Monday, October 06, 2008

3rd Circuit Changes Course, Finds Reclassification Exempt from Section 16(b)

Revisiting a case that prompted the SEC to amend its short-swing trading rules, a 3rd Circuit panel found that a reclassification of preferred stock to common shares was not a Section 16 purchase (Levy v.Sterling Holding Co.) under Exchange Act Rule 16b-3. In a previous ruling, the court held in 2002 that the transaction was not exempt under Rules 16b-3 and 16b-7. With regard to Rule 16b-3, the court limited the exemption to transactions with a compensatory purpose, and found also that Rule 16b-7 did not apply to all reclassifications.

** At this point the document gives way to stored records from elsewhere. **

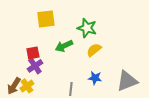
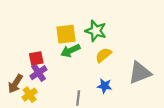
yellow square: (46, 19) -> (66, 34), moved
gray triangle: (127, 81) -> (140, 73), moved
brown arrow: (14, 86) -> (15, 84), moved

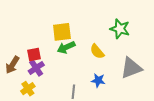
green star: (96, 31) -> (120, 29), moved
yellow semicircle: (103, 55) -> (97, 51), turned -91
brown arrow: (15, 84) -> (12, 65), moved

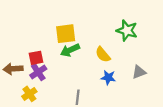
brown arrow: (12, 65) -> (13, 69), turned 54
gray triangle: (131, 68) -> (139, 72), size x0.6
blue star: (98, 80) -> (108, 78), moved

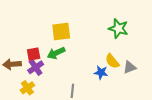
green arrow: (70, 50) -> (56, 53), moved
yellow semicircle: (103, 55) -> (112, 61), moved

In response, the SEC adopted amendments to the rules in 2005 to clarify that the exemptions applied to the kind of transactions at issue in the first Levy case. The question before the 3rd Circuit was the impact of their amendments on their previous ruling and to the transactions involved.
The plaintiff claimed that the earlier decision should stand because 1) the doctrine of stare decisis, 2) the amendments exceeded the SEC's authority and 3) applying the 2005 rules to the 1999 reclassification would have an impermissible retroactive effect. With regard to stare decisis, the court found that a previous holding by the court did not foreclose consideration of a subsequent agency interpretation.

On the question of SEC authority, the court found that the SEC rationale, that the purchase of securities from, or sale of securities to, the issuer by a director or officer did not present the same opportunity for speculative abuse targeted by Congress as transactions with unrelated parties. Because the SEC's rulemaking rationale was reasonable, the court concluded that new Rule 16b-3 was a valid exercise of the SEC’s congressionally delegated authority.

Finally, the court found that the case did not present retroactivity concerns. The rule changes, stated the court, were clarifications rather than new substantive provisions.

[Note: The court ruled on the basis of Rule 16b-3 and did not fully reach the Rule 16b-7 question.]